Facing an appeal of an 18-page cease and desist order next month, the $613 million Alabama One Credit Union in Tuscaloosa, Ala., has asked the Alabama Credit Union Administration and the NCUA to approve another loan for Danny Butler, despite the fact he is serving a sentence for fraud and check kiting at the federal correctional facility in Talladega, Ala.

The $120,000 loan in question would restore the sewage treatment plant, which is owned by Butler, owned to working order, ensuring continued sewer services to a handful of Fosters, Ala., residents but also to three schools in the surrounding area.

Butler, who according to his fiancée Paige Howard has been told he will be released in December, has retained ownership and control of the Fosters Water Treatment facility in Fosters, Ala., while bankruptcy proceedings have continued.

Howard also has power of attorney for Butler while he is in prison.

According to court records, Alabama One holds a $7.1 million note on the project, which has never been independently appraised.

Alabama One filed a motion in February 2015 to have a trustee, Peter Colmer of the Atlanta-based corporate advisory firm Finley, Colmer and Company, run the facility, and Bankruptcy Court Judge Jennifer Henderson held a hearing on the motion.

However, a final order naming Colmer was never entered, and Alabama One provided no money to fund Colmer's work, according to May 8 motions Colmer and Lee Benton of the Birmingham, Ala., firm Benton and Centeno filed with the court. The motions asked the court to stay their appointments as trustee and counsel.

"From and after the time of the hearing, putative trustee has been ready, willing and able to serve in his/its capacity as Chapter 11 Trustee, but has received no funding, no agreement to fund, or any other capital to either operate the Debtor, or perform necessary environmental and/or corrective or capital functions for the debtor," Colmer wrote in his motion to stay his own appointment. "Putative trustee has never been in charge or control of the debtor or its operations."

In a May 11 hearing, Judge Henderson took the position that she gave a verbal order to name Colmer trustee and Benton counsel, and asked Alabama One bankruptcy attorney Mike Hall of the Birmingham, Ala., firm Burr Forman to draft it, but he forgot to do so, according to courtroom observers. Judge Henderson has not yet issued an order on how to resolve the matter.

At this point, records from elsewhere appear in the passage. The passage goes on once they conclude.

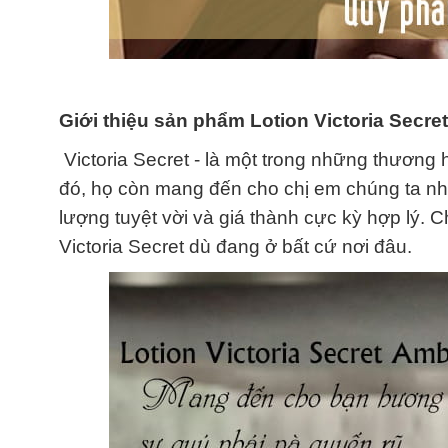
Giới thiệu sản phẩm Lotion Victoria Secret
Victoria Secret - là một trong những thương
đó, họ còn mang đến cho chị em chúng ta n
lượng tuyệt vời và giá thành cực kỳ hợp lý. 
Victoria Secret dù đang ở bất cứ nơi đâu.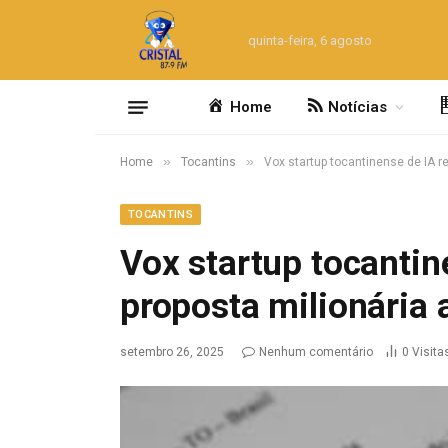
quinta-feira, 6 agosto
Home
Notícias
»
»
Home
Tocantins
Vox startup tocantinense de IA 
TOCANTINS
Vox startup tocantin
proposta milionária
setembro 26, 2025
Nenhum comentário
0
Visita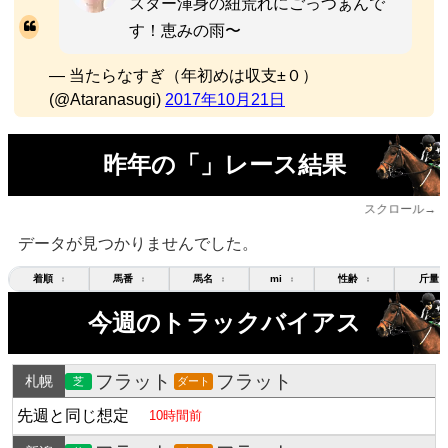
スター渾身の紐荒れにごっつぁんで
す！恵みの雨〜
— 当たらなすぎ（年初めは収支±０）
(@Ataranasugi)
2017年10月21日
昨年の「」レース結果
スクロール→
データが見つかりませんでした。
着順
馬番
馬名
mi
性齢
斤量
↕
↕
↕
↕
↕
今週のトラックバイアス
フラット
フラット
札幌
芝
ダート
先週と同じ想定
10時間前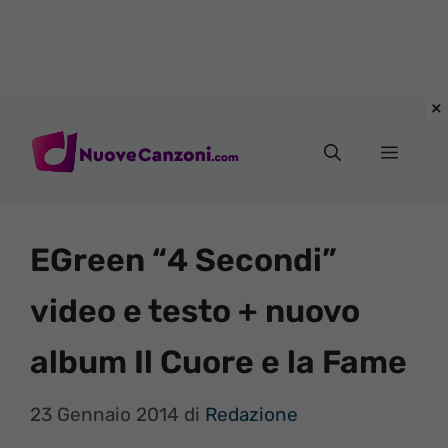
Vai
al
Menu
contenuto
EGreen “4 Secondi”
video e testo + nuovo
album Il Cuore e la Fame
23 Gennaio 2014
di
Redazione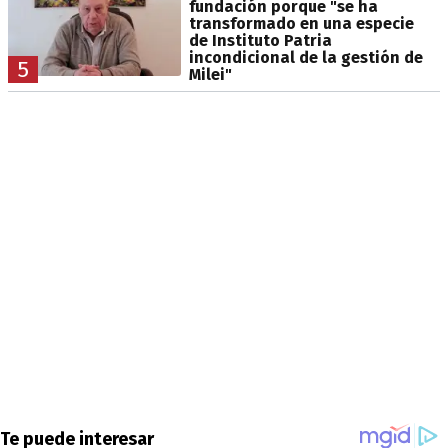
fundación porque "se ha
transformado en una especie
de Instituto Patria
incondicional de la gestión de
5
Milei"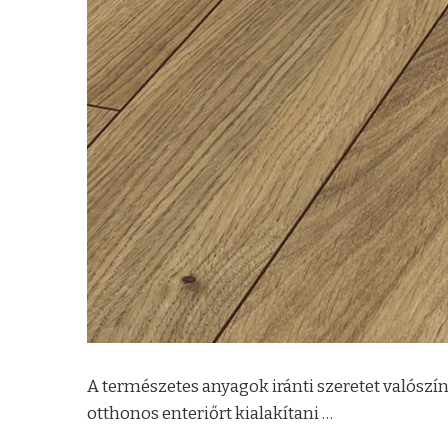
A természetes anyagok iránti szeretet valósz
otthonos enteriőrt kialakítani …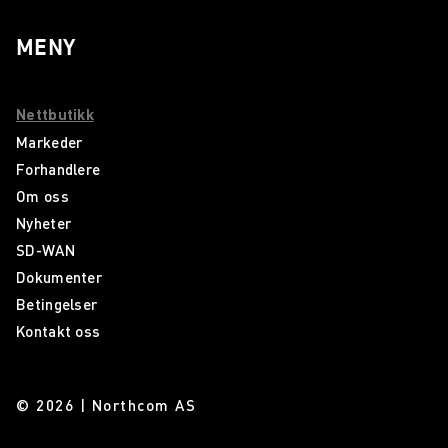
MENY
Nettbutikk
Markeder
Forhandlere
Om oss
Nyheter
SD-WAN
Dokumenter
Betingelser
Kontakt oss
© 2026 | Northcom AS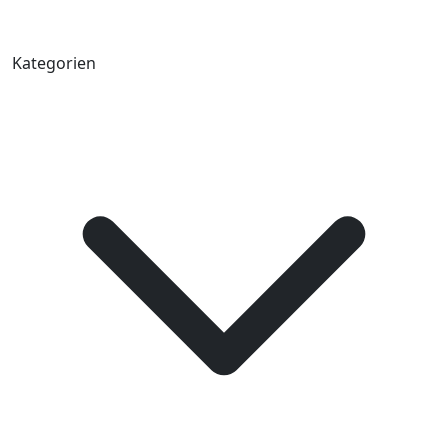
Kategorien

As confusion over who controlled the facility continued, the electrical utility shut off power, the county removed key pieces of equipment and the pipes were damaged to the point where they need to be replaced, according to Howard. She ran the plant from around Oct. 1, 2014, to roughly the end of March 2015, when she showed Colmer how to keep the plant running. Then, she said, she understood she was no longer responsible for the plant.

"I showed them where all the lift stations were and told them that about once a week, usually in the middle of the night, I would get a call because an alarm had gone off somewhere and I had to go in to turn something back on or adjust something," Howard explained. "Then I asked them who was going to be designated to get the call since I wasn't doing it anymore. They all kind of laughed and pointed at me, and I said, no sir, not me. If you all pay me $1,100 an hour, I might do it then."

In an April 20 letter to Benton, Jonathan Bonner, a state-licensed engineer with the Tuscaloosa engineering firm CFM Group, estimated that it could cost $166,000 catch the plant up on all its required permits, replace equipment and repair pipes to get the facility back in working order again.

"I must caution that these are only budget estimates based on my current understanding of the system. I would advise a more prudent route to finely detail an actual Engineers Expected Contract Cost Estimate that I believe would be within 10% of the actual total," Bonner wrote.

Meanwhile, Robert Reynolds, a lawyer with the Tuscaloosa firm of Reynolds, Reynolds and Little and outside counsel to the ACUA said that the agency had not received a formal request to approve a loan and, if it had a trustee would have been involved.

"It is my understanding such a loan would actually be in the nature of a trustee in possession loan upon conversion of the Fosters Water Treatment bankruptcy case to a case under Chapter 7 and the appointment of a panel Trustee," Reynolds wrote in an email. "Mr. Butler would have no role in the case.  The funds would be used by the trustee for the care, repair and maintenance of the AOCU collateral."

No one from from Alabama One commented on the situation or why Colmer did not receive funding as trustee.